16.17 Compressed Strings

Many strings contain repeated structure.

16.17 Compressed Strings

Problem

Many strings contain repeated structure.

Examples:

aaaaaa
abababab
the the the the

A direct representation stores every character explicitly. That is simple, but it can waste space and make repeated operations expensive.

Suppose a string is represented as:

a repeated 1,000,000 times

It is inefficient to store and scan one million characters when the structure can be described compactly.

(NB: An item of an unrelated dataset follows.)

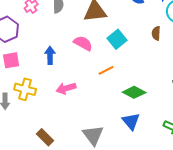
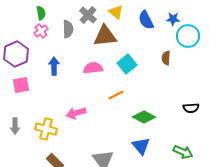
pink semicircle: (83, 43) -> (93, 68), turned -36
blue arrow: (50, 55) -> (54, 66), moved
yellow cross: (25, 89) -> (46, 129), moved

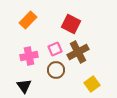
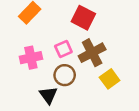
yellow square: (92, 84) -> (110, 79), moved
black triangle: (24, 86) -> (48, 95), moved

The challenge is to represent repetitive strings in compressed form while still supporting useful operations such as indexing, comparison, search, and expansion when needed.

Solution

Use a compressed string representation.

A compressed string stores a description of the text rather than the text itself. Common representations include:

Representation Best For
Run-length encoding Long repeated runs
Grammar compression Repeated phrases and nested patterns
LZ-style parsing Repeated substrings
Rope trees Large editable strings
Prefix-sharing tries Large dictionaries
Suffix-based indexes Large searchable texts

This recipe focuses on the basic algorithmic idea: exploit repetition explicitly instead of treating every string as a flat array of characters.

Run-Length Encoding

The simplest compressed representation is run-length encoding, or RLE.

Instead of storing:

aaaaabbbbcc

store:

a5 b4 c2

Each run records:

  1. The character.
  2. The number of repetitions.

A Lean-like structure:

structure Run where
  ch : Char
  count : Nat

abbrev RLEString := List Run

This representation is compact when the string contains long runs.

Encoding

To encode a string, scan from left to right and group consecutive equal characters.

aaabbcaaaa

becomes:

a3 b2 c1 a4

Pseudocode:

runs = []

for character c in string:
    if runs is empty or last run character differs:
        append new run (c, 1)
    else:
        increment last run count

The scan is linear in the input length.

Decoding

Decoding expands the compressed representation.

a3 b2 c1 a4

becomes:

aaabbcaaaa

This operation may be expensive because the expanded output can be much larger than the compressed input.

That distinction matters.

If a compressed string represents one billion characters, decoding is necessarily expensive. Compression does not eliminate output size.

Indexing

RLE can support indexing without full decompression.

Given:

a3 b2 c1 a4

the expanded string is:

aaabbcaaaa

To find character at index 5:

Run Range
a3 0..3
b2 3..5
c1 5..6
a4 6..10

Index 5 falls in:

c1

so the answer is:

c

A naive index operation scans runs from the beginning. With prefix sums over run lengths, indexing can be answered by binary search.

Prefix Sums for Runs

Store cumulative lengths:

Runs:    a3 b2 c1 a4
Prefix:  3  5  6 10

To locate index i, find the first prefix value greater than i.

For index:

5

the first prefix greater than 5 is:

6

which corresponds to the run:

c1

This gives:

O(log r)

indexing, where r is the number of runs.

Comparing Compressed Strings

Compressed strings can often be compared without full expansion.

Example:

A = a5 b2
B = a3 a2 b2

Both expand to:

aaaaabb

A comparison algorithm walks through runs from both sides and consumes the smaller remaining count.

a5  vs a3  consume 3
a2  vs a2  consume 2
b2  vs b2  consume 2

The expanded text is never materialized.

This technique is useful in testing, data pipelines, compression tools, and parsers over repeated input.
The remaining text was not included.